それまで無表情にロムスの独演会をおとなしく聞いていたシェスターが、静かに呟いた。
「……かも知れんな」
ロンバルドは、シェスターのよもやの発言を聞き、たまらず両者の会話に割って入り敢然とそれに異議を唱えた。
「それは違うぞシェスター!断じて違う!お前はただ、俺と祖国をもっとも確実に守れる方法を思いついてしまっただけだ。だから決してこいつらと同種の人間などではない。お前は俺と同じくこちら側の人間なのだ。俺とお前の間にはなんらの境界線もなく、俺たちとこいつらとの間には途轍もなく深く大きな溝がある!奴に引きずり込まれるな!シェスター!お前は俺の部下であると同時に俺の大切な友なのだから!」
するとロムスが吐き棄てるように言った。
「けっ、くだらねえ!なにが友だよ。友だからなんだってんだよ。あんたと友だからってこいつの本性が変わるのかよ?」
「だから言っているだろう!シェスターはお前の同類なんかじゃあないと」
「いや同類だね。こいつはゆずれねえよ。だってこいつは俺と同じにおいがするんだぜ?こいつはきっと俺と同じ感性を持っているはずだ」
「そんなものシェスターは持ち合わせてはいない!」
「あんたには聞いてないよ。俺が聞いているのはシェスター、お前だ」
ロムスは長い舌でちろちろと舌なめずりしながら、シェスターに迫った。
「お前は今までに何人もの人間を殺しているはずだ。そこで聞きたいんだが、初めて人間を殺した時お前はどう思った?殺した瞬間のあのえも言われぬ感触をお前はどう思った?普通の人間ならば恐怖におののくだろう場面でお前は一体どう思ったんだ?」
シェスターは答えない。微動だにせずただロムスをじっと見据えていた。
「答えないなら俺が答えてやるよ。お前はきっと……快感を覚えたはずだ。人間の命を刈り取るっていうのは、そこでぶつっとそいつの人生をぶった切るってことだ。その後の人生の全てを奪い取るってことだ。だから普通の人間はびびっちまう。殺した相手の身になって考え、次いでそれを自分の身に置き換えちまう。で、俺はなんてことをしちまったんだろうって後悔する。だが俺は後悔なんかしねえ。それどころか……笑っちまうんだ。楽しくてしょうがねえんだよ。そいつのあったはずの残りの人生を俺の都合でぶった切る。俺の勝手で切り取っちまうんだ。たまらねえ。まったくもってたまらねえよ。こんな快感がほかにあるかよ。だってそうだろう?その瞬間そいつにとって俺は……神にも等しい存在なんだからな」
ロムスは自分が人を殺した時の感触を思い出したのか、満面に愉悦の表情を浮かべていた。

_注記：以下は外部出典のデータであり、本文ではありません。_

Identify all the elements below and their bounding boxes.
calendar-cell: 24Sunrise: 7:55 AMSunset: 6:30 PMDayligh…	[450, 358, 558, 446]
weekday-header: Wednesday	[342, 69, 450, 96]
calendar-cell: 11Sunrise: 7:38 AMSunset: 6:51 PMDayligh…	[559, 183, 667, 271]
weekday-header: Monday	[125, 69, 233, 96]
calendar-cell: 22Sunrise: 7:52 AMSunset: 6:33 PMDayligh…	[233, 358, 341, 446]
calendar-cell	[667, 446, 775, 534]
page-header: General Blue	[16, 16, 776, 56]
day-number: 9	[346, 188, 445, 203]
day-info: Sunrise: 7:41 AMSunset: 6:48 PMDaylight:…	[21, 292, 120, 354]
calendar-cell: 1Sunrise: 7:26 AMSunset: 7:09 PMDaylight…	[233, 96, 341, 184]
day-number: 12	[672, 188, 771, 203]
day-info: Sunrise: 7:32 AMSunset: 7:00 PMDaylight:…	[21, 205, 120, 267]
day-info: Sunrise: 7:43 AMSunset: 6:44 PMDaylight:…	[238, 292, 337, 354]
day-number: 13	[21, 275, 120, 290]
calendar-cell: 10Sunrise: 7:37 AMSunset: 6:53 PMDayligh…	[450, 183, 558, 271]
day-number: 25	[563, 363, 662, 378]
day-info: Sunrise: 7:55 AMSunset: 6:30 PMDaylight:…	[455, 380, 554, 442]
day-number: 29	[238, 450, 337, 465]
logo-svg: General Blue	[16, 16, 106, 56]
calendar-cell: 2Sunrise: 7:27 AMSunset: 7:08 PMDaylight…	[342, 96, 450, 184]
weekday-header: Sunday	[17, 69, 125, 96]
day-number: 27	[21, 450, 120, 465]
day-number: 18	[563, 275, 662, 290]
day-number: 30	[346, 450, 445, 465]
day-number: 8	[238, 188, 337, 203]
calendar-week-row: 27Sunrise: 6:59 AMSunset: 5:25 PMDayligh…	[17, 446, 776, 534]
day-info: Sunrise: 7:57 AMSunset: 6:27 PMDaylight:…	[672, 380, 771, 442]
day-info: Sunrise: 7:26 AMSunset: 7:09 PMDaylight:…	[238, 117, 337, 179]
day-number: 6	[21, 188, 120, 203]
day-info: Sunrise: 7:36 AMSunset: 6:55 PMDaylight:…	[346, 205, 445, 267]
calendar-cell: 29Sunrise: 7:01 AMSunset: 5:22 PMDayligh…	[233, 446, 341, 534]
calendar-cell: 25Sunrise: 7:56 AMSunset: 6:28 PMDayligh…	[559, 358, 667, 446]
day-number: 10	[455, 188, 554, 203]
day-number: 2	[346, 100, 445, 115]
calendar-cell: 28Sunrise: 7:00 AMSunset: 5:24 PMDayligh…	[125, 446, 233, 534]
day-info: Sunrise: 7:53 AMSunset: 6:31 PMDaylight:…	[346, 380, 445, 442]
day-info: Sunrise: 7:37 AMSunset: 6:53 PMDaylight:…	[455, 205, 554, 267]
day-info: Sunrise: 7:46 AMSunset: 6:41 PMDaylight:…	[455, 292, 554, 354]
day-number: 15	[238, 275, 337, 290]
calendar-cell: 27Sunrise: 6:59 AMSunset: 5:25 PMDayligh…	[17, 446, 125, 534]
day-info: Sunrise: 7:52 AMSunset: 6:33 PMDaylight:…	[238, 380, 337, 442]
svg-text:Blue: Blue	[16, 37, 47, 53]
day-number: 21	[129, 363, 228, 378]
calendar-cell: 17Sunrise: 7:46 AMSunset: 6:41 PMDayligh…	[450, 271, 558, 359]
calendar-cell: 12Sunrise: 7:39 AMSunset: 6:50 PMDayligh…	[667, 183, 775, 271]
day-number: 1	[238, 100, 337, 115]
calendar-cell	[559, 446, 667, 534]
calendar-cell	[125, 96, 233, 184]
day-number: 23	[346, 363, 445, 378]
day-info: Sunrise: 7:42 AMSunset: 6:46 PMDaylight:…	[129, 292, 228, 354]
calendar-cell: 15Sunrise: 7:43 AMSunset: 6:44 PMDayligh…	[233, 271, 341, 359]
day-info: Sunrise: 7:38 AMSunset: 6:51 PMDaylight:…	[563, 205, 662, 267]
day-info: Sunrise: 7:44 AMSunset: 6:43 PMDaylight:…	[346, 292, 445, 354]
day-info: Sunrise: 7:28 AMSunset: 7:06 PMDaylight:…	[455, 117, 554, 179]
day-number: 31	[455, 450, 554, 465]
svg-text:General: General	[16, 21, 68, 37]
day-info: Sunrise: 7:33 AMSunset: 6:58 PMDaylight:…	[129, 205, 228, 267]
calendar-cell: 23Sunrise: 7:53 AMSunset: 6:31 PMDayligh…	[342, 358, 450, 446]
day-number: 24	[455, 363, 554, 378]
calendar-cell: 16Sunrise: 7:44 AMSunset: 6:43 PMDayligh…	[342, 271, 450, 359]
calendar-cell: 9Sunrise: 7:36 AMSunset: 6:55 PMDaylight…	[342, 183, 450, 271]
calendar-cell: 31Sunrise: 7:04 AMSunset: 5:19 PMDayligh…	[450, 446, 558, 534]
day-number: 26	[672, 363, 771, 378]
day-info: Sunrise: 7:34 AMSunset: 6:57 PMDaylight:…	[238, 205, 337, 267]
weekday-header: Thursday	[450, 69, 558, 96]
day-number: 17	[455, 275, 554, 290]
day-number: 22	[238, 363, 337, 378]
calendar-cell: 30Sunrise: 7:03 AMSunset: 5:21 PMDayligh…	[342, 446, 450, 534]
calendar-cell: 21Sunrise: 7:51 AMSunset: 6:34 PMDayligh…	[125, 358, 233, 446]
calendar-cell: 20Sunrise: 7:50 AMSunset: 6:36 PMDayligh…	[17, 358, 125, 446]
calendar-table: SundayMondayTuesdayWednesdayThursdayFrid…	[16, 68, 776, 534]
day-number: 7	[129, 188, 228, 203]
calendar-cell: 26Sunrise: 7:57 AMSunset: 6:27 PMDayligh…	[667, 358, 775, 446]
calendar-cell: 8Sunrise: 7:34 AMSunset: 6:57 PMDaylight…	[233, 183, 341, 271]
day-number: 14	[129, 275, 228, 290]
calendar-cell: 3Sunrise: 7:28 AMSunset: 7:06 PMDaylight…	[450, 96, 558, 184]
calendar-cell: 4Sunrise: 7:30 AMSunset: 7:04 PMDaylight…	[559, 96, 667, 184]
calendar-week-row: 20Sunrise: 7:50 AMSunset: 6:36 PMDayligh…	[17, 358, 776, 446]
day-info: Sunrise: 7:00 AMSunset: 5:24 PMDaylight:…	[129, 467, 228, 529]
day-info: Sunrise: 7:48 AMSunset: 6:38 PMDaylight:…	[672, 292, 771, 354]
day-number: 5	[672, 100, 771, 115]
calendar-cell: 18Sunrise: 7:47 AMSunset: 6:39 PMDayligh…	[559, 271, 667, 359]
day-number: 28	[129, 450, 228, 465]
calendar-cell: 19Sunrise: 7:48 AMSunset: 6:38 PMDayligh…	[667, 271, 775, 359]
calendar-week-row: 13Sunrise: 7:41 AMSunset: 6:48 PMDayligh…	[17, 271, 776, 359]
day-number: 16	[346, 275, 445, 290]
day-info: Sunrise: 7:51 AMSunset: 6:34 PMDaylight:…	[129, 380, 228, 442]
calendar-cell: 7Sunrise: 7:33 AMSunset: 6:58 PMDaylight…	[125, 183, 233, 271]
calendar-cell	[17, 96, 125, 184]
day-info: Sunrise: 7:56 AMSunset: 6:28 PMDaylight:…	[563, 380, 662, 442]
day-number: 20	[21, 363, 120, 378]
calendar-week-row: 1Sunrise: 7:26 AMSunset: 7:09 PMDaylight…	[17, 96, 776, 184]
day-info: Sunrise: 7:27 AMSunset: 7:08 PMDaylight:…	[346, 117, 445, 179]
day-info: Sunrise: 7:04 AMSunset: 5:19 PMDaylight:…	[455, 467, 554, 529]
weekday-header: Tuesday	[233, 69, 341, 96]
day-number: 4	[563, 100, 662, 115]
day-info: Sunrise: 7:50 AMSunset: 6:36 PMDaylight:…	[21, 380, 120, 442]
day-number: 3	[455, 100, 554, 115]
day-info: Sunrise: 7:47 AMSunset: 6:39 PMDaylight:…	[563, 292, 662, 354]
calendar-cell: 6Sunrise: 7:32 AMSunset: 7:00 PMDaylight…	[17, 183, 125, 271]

ロンバルドはロムスのその様をみてか、事ここに至ってついに覚悟を決めた。
これまでなにとはなしに深く踏み入ることを避け続けてきた事柄と直面する決意を固めたのだ。
ではその事柄とはなにか。
それはシェスターの過去についてであった。
これまでロンバルドはシェスターの前身、つまりはロンバルドと出会いヴァレンティン共和国の公僕となる以前については、ある程度の概要は把握しているものの、シェスター本人に深く詳細を問い質すようなことはしてこなかった。
なぜならそれは、カンパネラの甕のようにロンバルドには思われたからであった。